The Iris dataset, which is four-dimensional data, is often introduced in many data science textbooks as being visualized by splitting it into several two-dimensional figures like the following.
Focus and Selection
Dimension reduction can be used to discard less important information to focus more on the important information. “Less important information” here refers to noise or redundant information. For example, looking at the left table below, one can see that the first column has the same value for all data. Also, the second and third columns have different values but are essentially the same. Thus, dimension reduction can be done by discarding the first column and either the second or third column. Furthermore, the right table summarizes weather information for Daegu. At first glance, it might seem like there is no unnecessary information, but since “daily temperature range = maximum temperature - minimum temperature,” these three are not linearly independent, and actually, errors can occur in regression analysis. Therefore, in this case, deleting the fourth column to remove multicollinearity is an example of dimension reduction.

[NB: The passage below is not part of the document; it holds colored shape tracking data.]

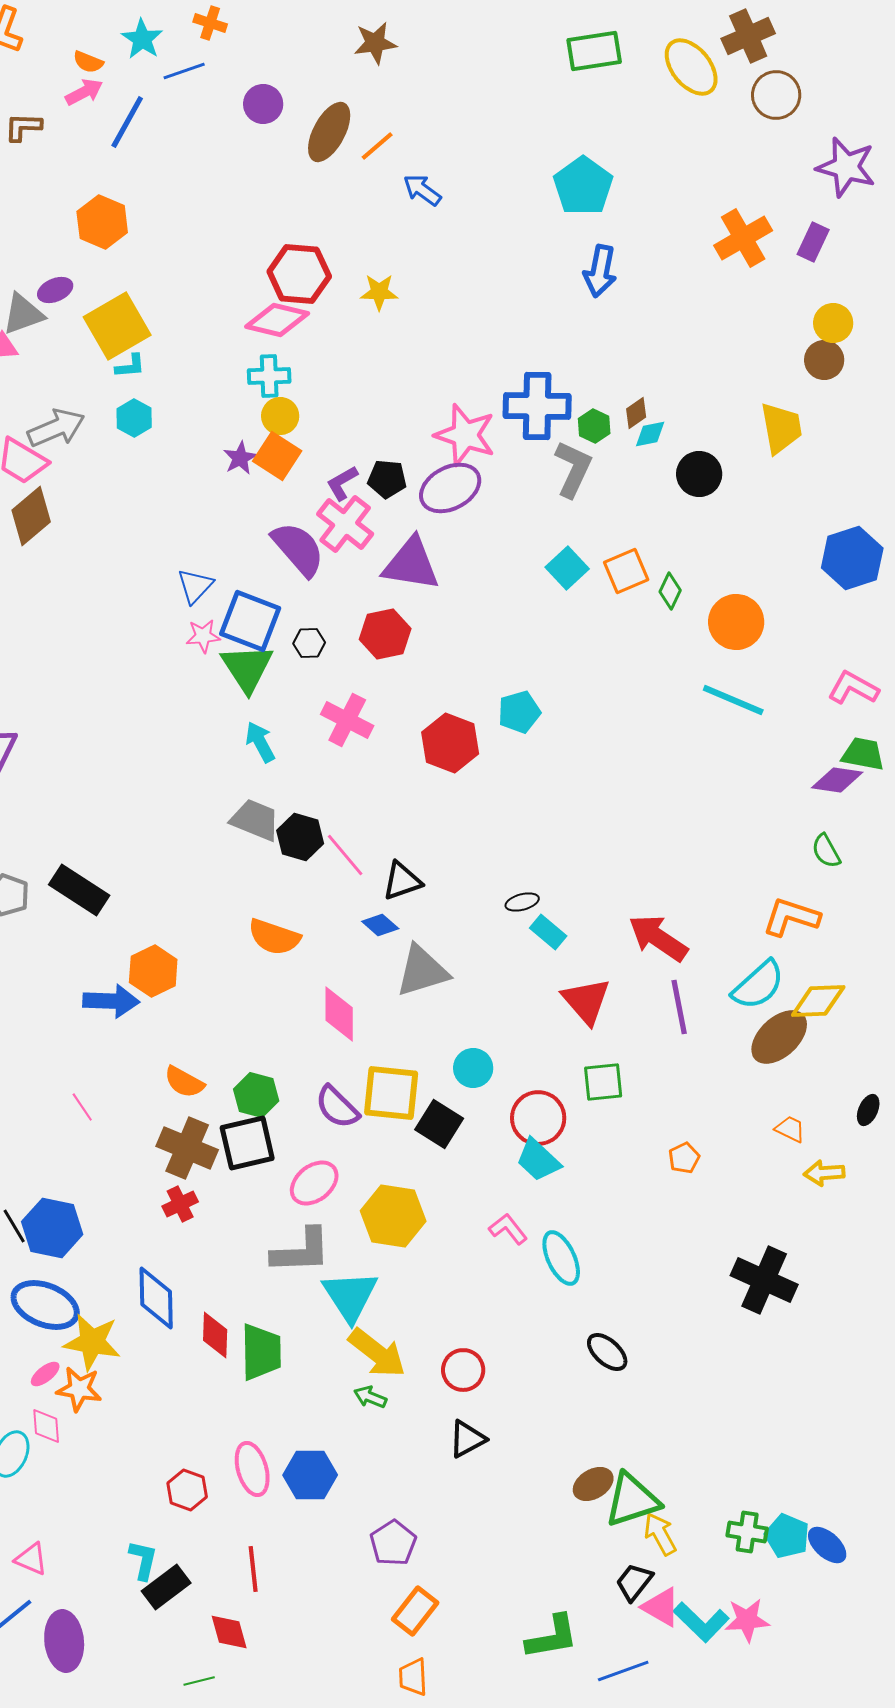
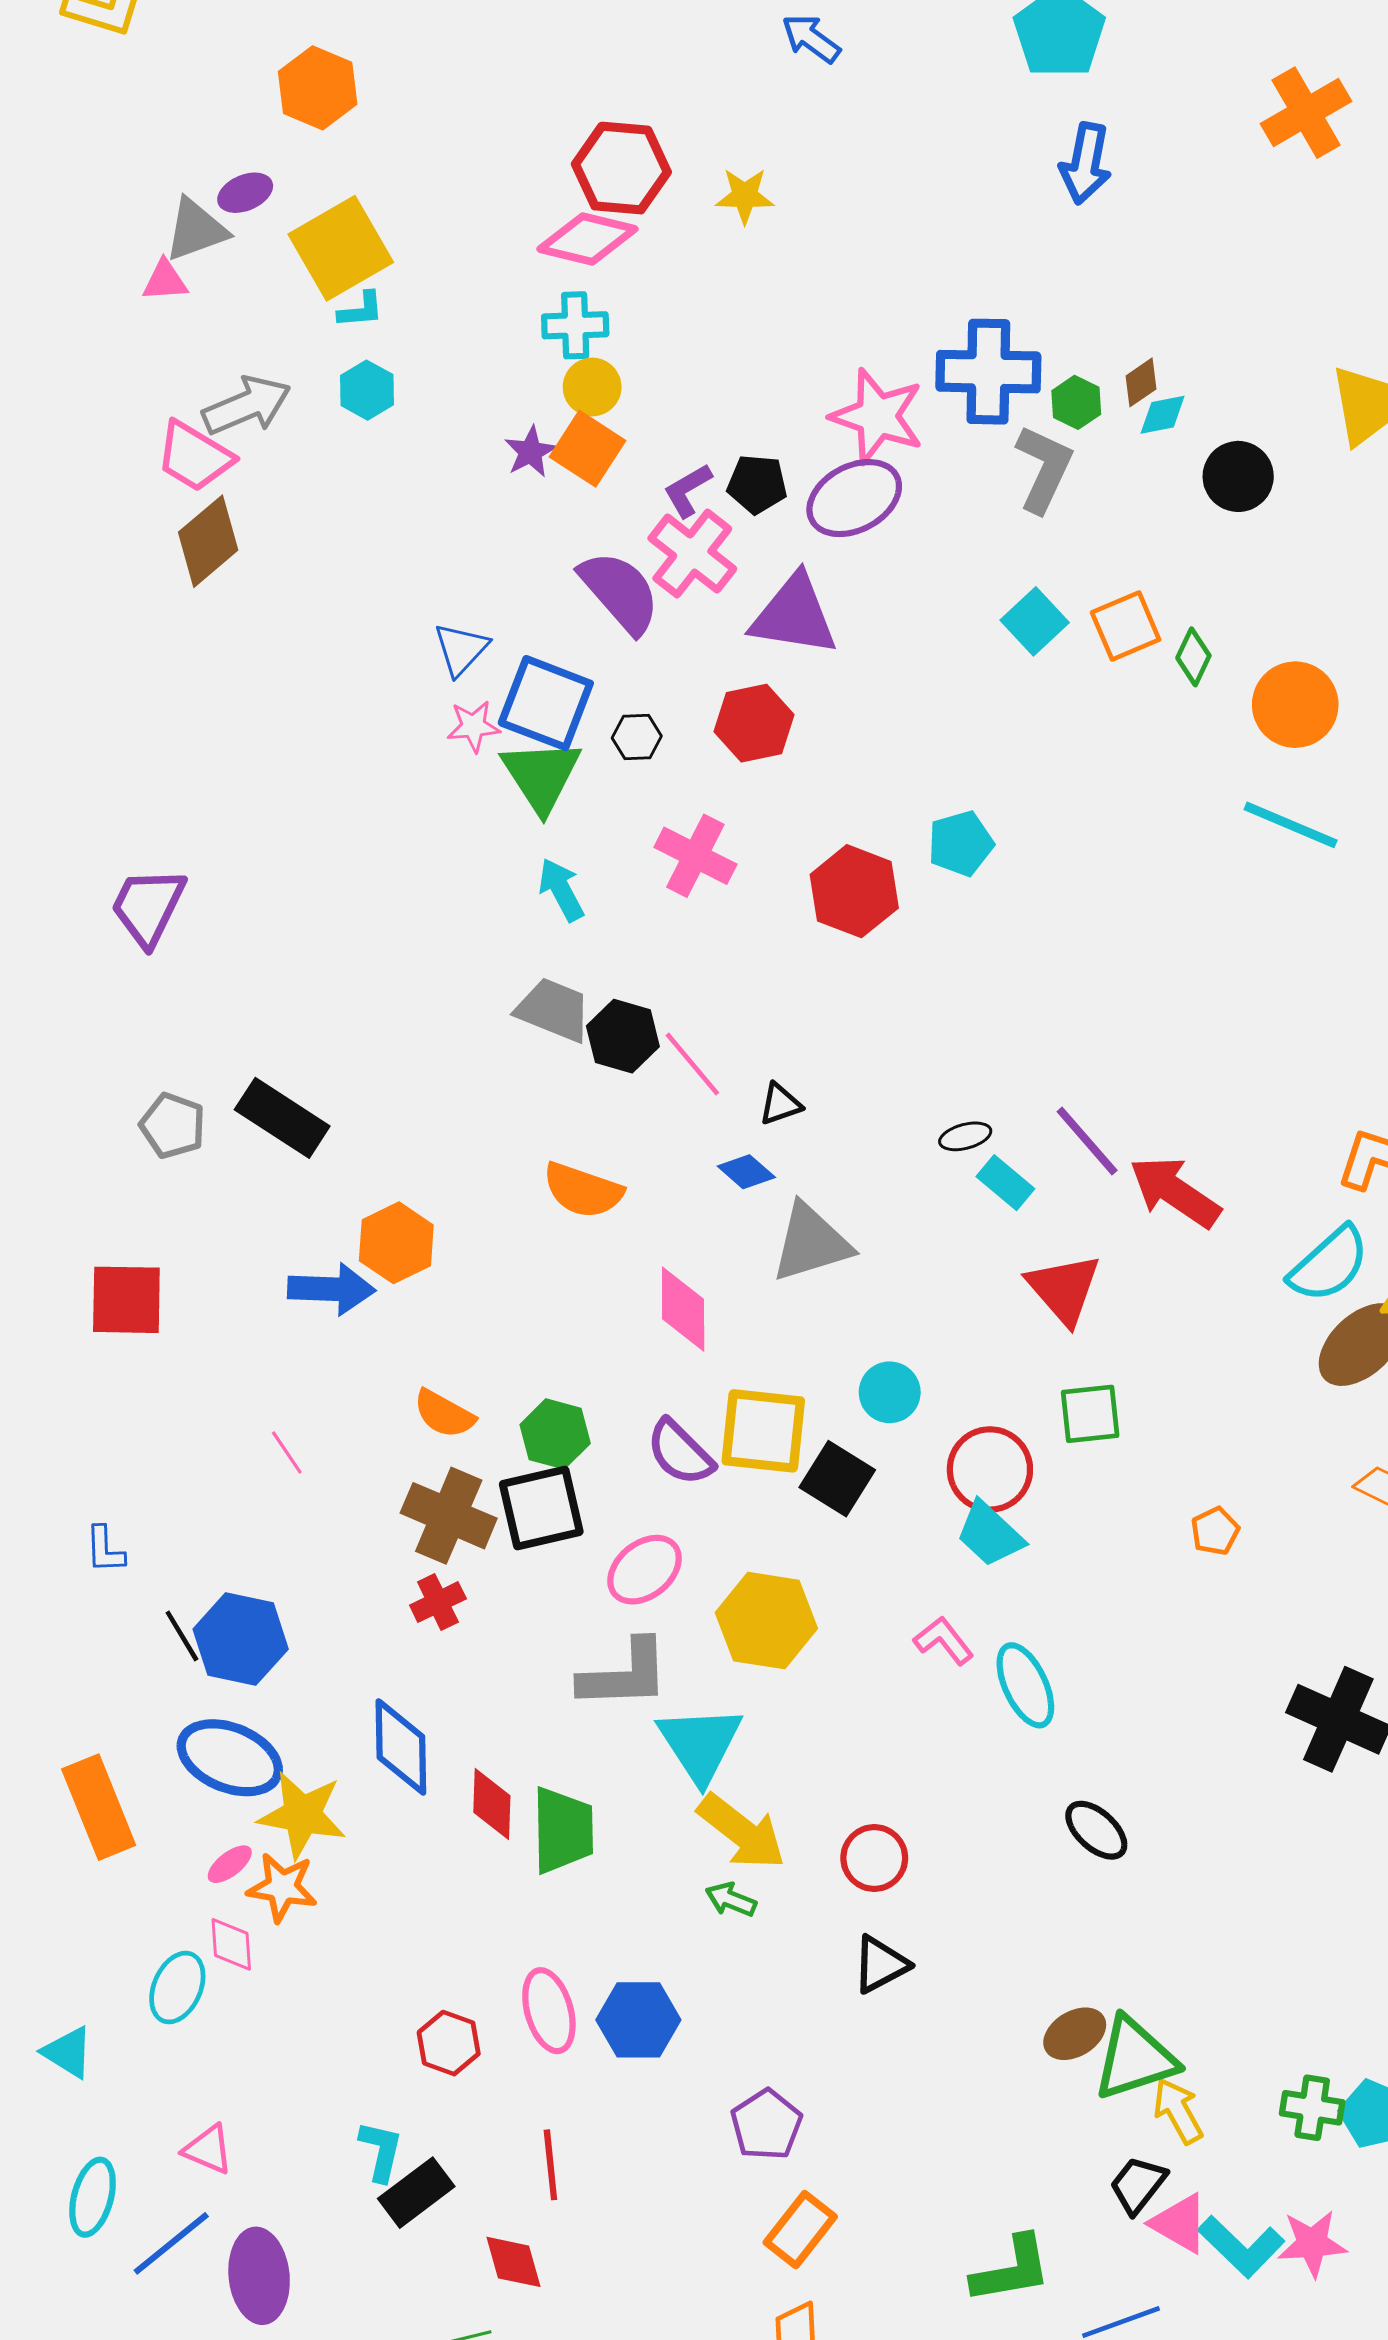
black triangle: (402, 881) -> (780, 1104), size x0.7
purple line: (679, 1007) -> (1087, 1141), moved, turned -30

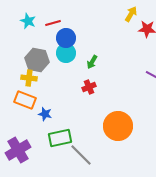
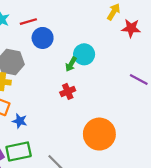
cyan circle: (66, 53) -> (84, 54), moved
green rectangle: (60, 138) -> (19, 152), moved

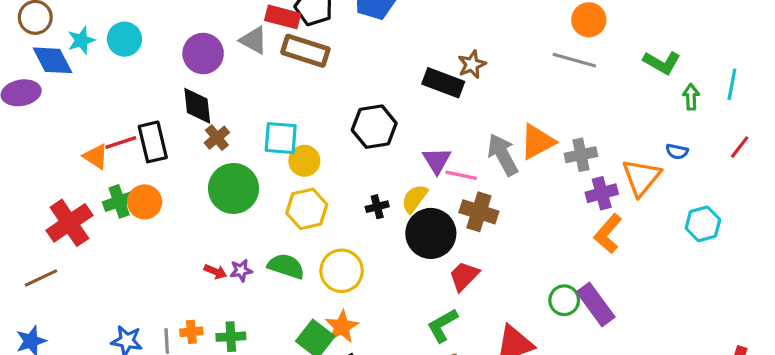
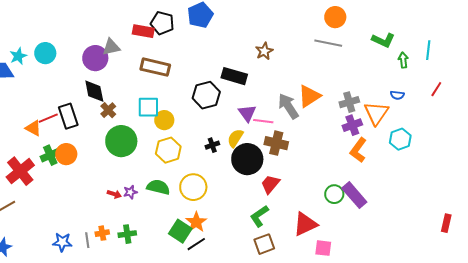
gray triangle: (254, 40) -> (111, 47), moved, turned -36
brown rectangle: (305, 51) -> (155, 67), moved
black rectangle: (443, 83) -> (234, 76), moved
gray cross: (581, 155) -> (349, 102), moved
cyan hexagon: (703, 224) -> (400, 139), moved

School | Grade | Group | Name |
---|---|---|---|
Hive High School | 3rd grade | fromis_9 | LEE NA GYUNG |
Hive High School | 3rd grade | fromis_9 | BAEK JI HEON |
Hive High School | 2nd grade | LE SSERAFIM | KIM CHAEWON |
Hive High School | 2nd grade | LE SSERAFIM | HUH YUNJIN |
Hive High School | 1st grade | NewJeans | HAERIN |
Hive High School | 1st grade | NewJeans | MINJI |
Date | High Temp | Low Temp | Daily Temp Range | Precipitation Probability |
---|---|---|---|---|
19th | 32º | 24º | 8º | 60% |
20th | 33º | 22º | 11º | 0% |
21st | 32º | 23º | 9º | 30% |
22nd | 30º | 21º | 9º | 60% |
23rd | 31º | 24º | 7º | 60% |
24th | 33º | 25º | 8º | 60% |
Lightweighting
Reducing the dimensions of data means there are fewer numbers to store, thereby reducing the data’s storage size. In the case of artificial neural networks, MLPs consist of linear layers where the dimension of input data influences the number of model parameters. Dimension reduction can be used here to reduce the number of model parameters. Even in models like CNNs, where the input data’s dimensions do not affect the number of model parameters, reducing dimensions can still offer computational speed advantages.
Preventing Overfitting
Appropriate dimension reduction is known to be able to prevent overfitting to some extent.